I do not mean to imply that that simply because the modern Sheath/Series upaniṣad resonates deeply in one’s personal experience that it thereby must have been handed down from ancient times though a lineage, nor less that it proves some real connection between a private practice and the healing of the world, especially if such a practice never ensues in direct acts of service and justice. Modern scholarship suggests that connections in the form of views and practices that pass down essentially unchanged through unbroken lineages are not likely to be met with. And we have no reason to believe that a deep feeling of connection generates a real connection ipso facto.
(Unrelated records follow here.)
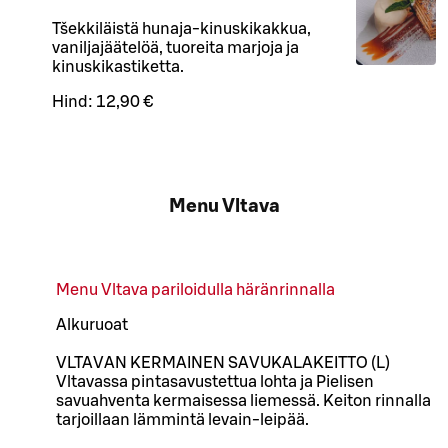
Tšekkiläistä hunaja-kinuskikakkua,
vaniljajäätelöä, tuoreita marjoja ja
kinuskikastiketta.
Hind:
12,90 €
Menu Vltava
Menu Vltava pariloidulla häränrinnalla
Alkuruoat
VLTAVAN KERMAINEN SAVUKALAKEITTO (L)
Vltavassa pintasavustettua lohta ja Pielisen
savuahventa kermaisessa liemessä. Keiton rinnalla
tarjoillaan lämmintä levain-leipää.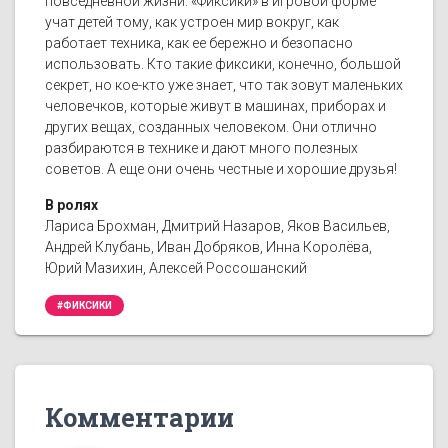
повседневной жизни. «Фиксики» в игровой форме
учат детей тому, как устроен мир вокруг, как
работает техника, как ее бережно и безопасно
использовать. Кто такие фиксики, конечно, большой
секрет, но кое-кто уже знает, что так зовут маленьких
человечков, которые живут в машинах, приборах и
других вещах, созданных человеком. Они отлично
разбираются в технике и дают много полезных
советов. А еще они очень честные и хорошие друзья!
В ролях
Лариса Брохман, Дмитрий Назаров, Яков Васильев,
Андрей Клубань, Иван Добряков, Инна Королёва,
Юрий Мазихин, Алексей Россошанский
#ФИКСИКИ
Комментарии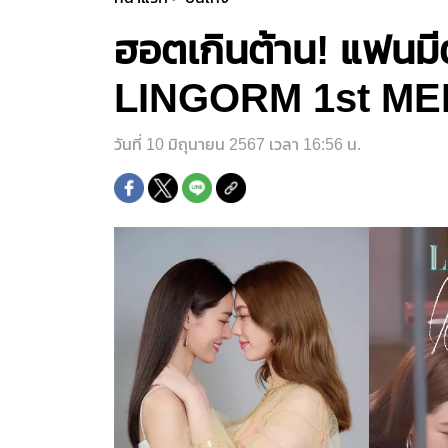
ฮอตเกินต้าน! แฟนมี
LINGORM 1st MEET
วันที่ 10 มิถุนายน 2567 เวลา 16:56 น.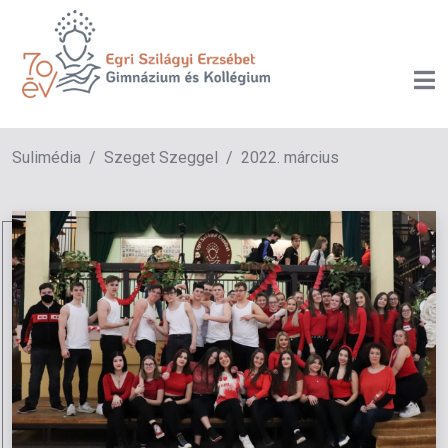
Sulimédia
Szeget Szeggel
2022. március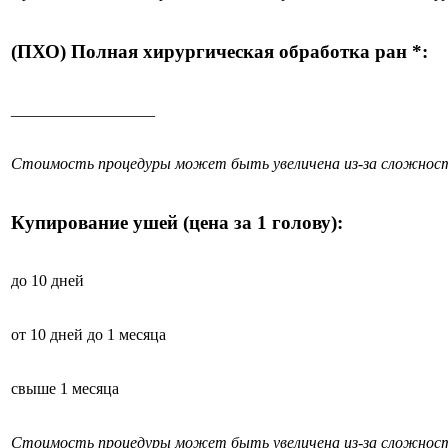
(ПХО) Полная хирургическая обработка ран *:
__________________
Стоимость процедуры может быть увеличена из-за сложност
Купирование ушей (цена за 1 голову):
до 10 дней
от 10 дней до 1 месяца
свыше 1 месяца
Стоимость процедуры может быть увеличена из-за сложност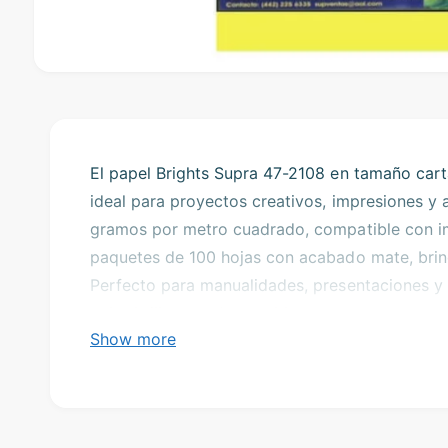
O
p
e
n
m
e
d
El papel Brights Supra 47-2108 en tamaño carta
i
ideal para proyectos creativos, impresiones y 
a
1
gramos por metro cuadrado, compatible con impr
i
n
paquetes de 100 hojas con acabado mate, brin
m
o
Perfecto para manualidades, presentaciones y
d
a
color brillante y destacable.
l
Show more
No, the connection here arises from reflection upon one’s own lived experience of spiritual practice, and is enhanced by an attempt to encounter the old texts on their own terms as much as possible: it consists in the discovery that we are not alone in our longings. We come to our practice out of a deeply-rooted desire for restoration and wholeness, and hopefully also a desire to include the world in our own healing through a total commitment of ourselves to our practice. To discover that others living in a much earlier time and operating out of very different world views nevertheless had similar longings is the perhaps the deepest upaniṣad of them all, and to realize such a connection is to greatly expand one’s understanding of what it means to be human.

The Fire Altar practice—in the sense of an integration and restoration of the Personal and Cosmic Spheres in a coherent Ritual act—can be thought of as an archetype, and as such we can expect to find manifestations of it not only in ancient times but also here and now. To recognize, appreciate and emulate these other manifestations will further deepen our “upanishadic” connection with the human family.

In light of this would be very worthwhile at some point to think about non-violent civil disobedience in the tradition of social activists such as Mohatma Gandhi—as particularly compelling modern manifestations of Fire Altar Practice. If we were to reflect on the iconic acts of civil disobedience in the past century—Gandhi’s Salt March, the march to Selma, Plowshares Actions for nuclear disarmament, etc.—then I think we would be able to identify the Fire Altar elements of ritual action, personal sacrificial commitment on the part of the activist, and a connection between the action and the healing of the world at large that is experienced by the activist as essential to her own healing and liberation. Gandhi himself was said to be a great karmayogin—it may well be that the social activists are some of the greatest yogis of our day.